[Transcribed page contents]
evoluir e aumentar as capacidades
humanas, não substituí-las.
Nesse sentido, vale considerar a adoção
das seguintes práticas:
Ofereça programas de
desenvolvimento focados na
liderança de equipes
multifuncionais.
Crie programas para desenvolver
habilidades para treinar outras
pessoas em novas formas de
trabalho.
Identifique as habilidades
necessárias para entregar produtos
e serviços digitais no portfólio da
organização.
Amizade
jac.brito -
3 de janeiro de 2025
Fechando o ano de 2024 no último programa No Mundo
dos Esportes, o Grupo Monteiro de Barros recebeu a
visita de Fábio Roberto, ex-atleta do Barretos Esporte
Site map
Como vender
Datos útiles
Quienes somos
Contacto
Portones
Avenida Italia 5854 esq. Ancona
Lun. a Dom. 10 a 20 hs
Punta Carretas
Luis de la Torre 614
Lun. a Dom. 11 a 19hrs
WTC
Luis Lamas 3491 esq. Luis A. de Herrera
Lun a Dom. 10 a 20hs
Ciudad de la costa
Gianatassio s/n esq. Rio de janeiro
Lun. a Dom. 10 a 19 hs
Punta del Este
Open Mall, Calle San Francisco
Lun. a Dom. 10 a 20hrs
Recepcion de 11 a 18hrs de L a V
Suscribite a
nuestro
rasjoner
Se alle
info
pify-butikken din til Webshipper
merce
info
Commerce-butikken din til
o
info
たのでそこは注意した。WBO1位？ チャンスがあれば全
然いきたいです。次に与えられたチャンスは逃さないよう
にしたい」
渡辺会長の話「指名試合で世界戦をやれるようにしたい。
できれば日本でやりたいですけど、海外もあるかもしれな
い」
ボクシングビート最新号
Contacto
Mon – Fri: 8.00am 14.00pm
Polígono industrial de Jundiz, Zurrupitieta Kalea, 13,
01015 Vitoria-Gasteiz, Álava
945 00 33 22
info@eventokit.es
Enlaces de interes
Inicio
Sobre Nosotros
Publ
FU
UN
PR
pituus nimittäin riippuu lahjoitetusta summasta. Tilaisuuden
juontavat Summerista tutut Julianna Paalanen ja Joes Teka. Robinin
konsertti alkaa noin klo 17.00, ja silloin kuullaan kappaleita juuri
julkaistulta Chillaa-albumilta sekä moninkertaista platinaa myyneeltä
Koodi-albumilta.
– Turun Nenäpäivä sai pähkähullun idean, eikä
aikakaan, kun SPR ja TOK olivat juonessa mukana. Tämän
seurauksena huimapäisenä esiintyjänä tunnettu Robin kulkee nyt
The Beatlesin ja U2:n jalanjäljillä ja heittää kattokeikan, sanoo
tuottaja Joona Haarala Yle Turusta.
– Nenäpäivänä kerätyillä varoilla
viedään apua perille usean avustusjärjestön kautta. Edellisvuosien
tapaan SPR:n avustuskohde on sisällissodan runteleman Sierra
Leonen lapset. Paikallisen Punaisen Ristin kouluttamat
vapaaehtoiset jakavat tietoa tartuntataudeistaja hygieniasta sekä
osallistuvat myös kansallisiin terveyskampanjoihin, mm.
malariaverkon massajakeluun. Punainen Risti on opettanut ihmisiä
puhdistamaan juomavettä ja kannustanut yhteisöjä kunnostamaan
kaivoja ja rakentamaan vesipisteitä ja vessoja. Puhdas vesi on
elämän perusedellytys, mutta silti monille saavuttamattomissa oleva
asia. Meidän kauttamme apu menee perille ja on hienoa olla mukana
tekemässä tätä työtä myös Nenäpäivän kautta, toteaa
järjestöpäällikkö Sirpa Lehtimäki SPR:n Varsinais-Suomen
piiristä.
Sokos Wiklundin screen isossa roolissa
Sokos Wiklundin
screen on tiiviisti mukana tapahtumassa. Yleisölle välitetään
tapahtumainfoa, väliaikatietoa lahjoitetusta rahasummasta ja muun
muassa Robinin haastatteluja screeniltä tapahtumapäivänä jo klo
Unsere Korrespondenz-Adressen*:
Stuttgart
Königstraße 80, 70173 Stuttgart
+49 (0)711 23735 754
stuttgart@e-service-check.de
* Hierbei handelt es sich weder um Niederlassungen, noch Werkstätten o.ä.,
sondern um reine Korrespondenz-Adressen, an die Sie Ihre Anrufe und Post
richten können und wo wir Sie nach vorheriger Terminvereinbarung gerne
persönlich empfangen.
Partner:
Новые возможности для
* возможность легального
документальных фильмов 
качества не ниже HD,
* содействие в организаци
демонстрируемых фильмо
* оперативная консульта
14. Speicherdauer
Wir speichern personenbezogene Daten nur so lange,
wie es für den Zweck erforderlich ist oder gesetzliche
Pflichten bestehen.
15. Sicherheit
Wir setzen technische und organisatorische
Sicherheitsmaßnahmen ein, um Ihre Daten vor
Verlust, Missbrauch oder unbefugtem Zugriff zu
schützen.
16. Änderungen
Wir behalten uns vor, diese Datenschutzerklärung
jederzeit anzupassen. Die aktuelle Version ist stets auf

— Exercise brief —
Top to bottom, transcribe every line above exactly.

— Response to this task —
evoluir e aumentar as capacidades
humanas, não substituí-las.
Nesse sentido, vale considerar a adoção
das seguintes práticas:
Ofereça programas de
desenvolvimento focados na
liderança de equipes
multifuncionais.
Crie programas para desenvolver
habilidades para treinar outras
pessoas em novas formas de
trabalho.
Identifique as habilidades
necessárias para entregar produtos
e serviços digitais no portfólio da
organização.
Amizade
jac.brito -
3 de janeiro de 2025
Fechando o ano de 2024 no último programa No Mundo
dos Esportes, o Grupo Monteiro de Barros recebeu a
visita de Fábio Roberto, ex-atleta do Barretos Esporte
Site map
Como vender
Datos útiles
Quienes somos
Contacto
Portones
Avenida Italia 5854 esq. Ancona
Lun. a Dom. 10 a 20 hs
Punta Carretas
Luis de la Torre 614
Lun. a Dom. 11 a 19hrs
WTC
Luis Lamas 3491 esq. Luis A. de Herrera
Lun a Dom. 10 a 20hs
Ciudad de la costa
Gianatassio s/n esq. Rio de janeiro
Lun. a Dom. 10 a 19 hs
Punta del Este
Open Mall, Calle San Francisco
Lun. a Dom. 10 a 20hrs
Recepcion de 11 a 18hrs de L a V
Suscribite a
nuestro
rasjoner
Se alle
info
pify-butikken din til Webshipper
merce
info
Commerce-butikken din til
o
info
たのでそこは注意した。WBO1位？ チャンスがあれば全
然いきたいです。次に与えられたチャンスは逃さないよう
にしたい」
渡辺会長の話「指名試合で世界戦をやれるようにしたい。
できれば日本でやりたいですけど、海外もあるかもしれな
い」
ボクシングビート最新号
Contacto
Mon – Fri: 8.00am 14.00pm
Polígono industrial de Jundiz, Zurrupitieta Kalea, 13,
01015 Vitoria-Gasteiz, Álava
945 00 33 22
info@eventokit.es
Enlaces de interes
Inicio
Sobre Nosotros
Publ
FU
UN
PR
pituus nimittäin riippuu lahjoitetusta summasta. Tilaisuuden
juontavat Summerista tutut Julianna Paalanen ja Joes Teka. Robinin
konsertti alkaa noin klo 17.00, ja silloin kuullaan kappaleita juuri
julkaistulta Chillaa-albumilta sekä moninkertaista platinaa myyneeltä
Koodi-albumilta.
– Turun Nenäpäivä sai pähkähullun idean, eikä
aikakaan, kun SPR ja TOK olivat juonessa mukana. Tämän
seurauksena huimapäisenä esiintyjänä tunnettu Robin kulkee nyt
The Beatlesin ja U2:n jalanjäljillä ja heittää kattokeikan, sanoo
tuottaja Joona Haarala Yle Turusta.
– Nenäpäivänä kerätyillä varoilla
viedään apua perille usean avustusjärjestön kautta. Edellisvuosien
tapaan SPR:n avustuskohde on sisällissodan runteleman Sierra
Leonen lapset. Paikallisen Punaisen Ristin kouluttamat
vapaaehtoiset jakavat tietoa tartuntataudeistaja hygieniasta sekä
osallistuvat myös kansallisiin terveyskampanjoihin, mm.
malariaverkon massajakeluun. Punainen Risti on opettanut ihmisiä
puhdistamaan juomavettä ja kannustanut yhteisöjä kunnostamaan
kaivoja ja rakentamaan vesipisteitä ja vessoja. Puhdas vesi on
elämän perusedellytys, mutta silti monille saavuttamattomissa oleva
asia. Meidän kauttamme apu menee perille ja on hienoa olla mukana
tekemässä tätä työtä myös Nenäpäivän kautta, toteaa
järjestöpäällikkö Sirpa Lehtimäki SPR:n Varsinais-Suomen
piiristä.
Sokos Wiklundin screen isossa roolissa
Sokos Wiklundin
screen on tiiviisti mukana tapahtumassa. Yleisölle välitetään
tapahtumainfoa, väliaikatietoa lahjoitetusta rahasummasta ja muun
muassa Robinin haastatteluja screeniltä tapahtumapäivänä jo klo
Unsere Korrespondenz-Adressen*:
Stuttgart
Königstraße 80, 70173 Stuttgart
+49 (0)711 23735 754
stuttgart@e-service-check.de
* Hierbei handelt es sich weder um Niederlassungen, noch Werkstätten o.ä.,
sondern um reine Korrespondenz-Adressen, an die Sie Ihre Anrufe und Post
richten können und wo wir Sie nach vorheriger Terminvereinbarung gerne
persönlich empfangen.
Partner:
Новые возможности для
* возможность легального
документальных фильмов 
качества не ниже HD,
* содействие в организаци
демонстрируемых фильмо
* оперативная консульта
14. Speicherdauer
Wir speichern personenbezogene Daten nur so lange,
wie es für den Zweck erforderlich ist oder gesetzliche
Pflichten bestehen.
15. Sicherheit
Wir setzen technische und organisatorische
Sicherheitsmaßnahmen ein, um Ihre Daten vor
Verlust, Missbrauch oder unbefugtem Zugriff zu
schützen.
16. Änderungen
Wir behalten uns vor, diese Datenschutzerklärung
jederzeit anzupassen. Die aktuelle Version ist stets auf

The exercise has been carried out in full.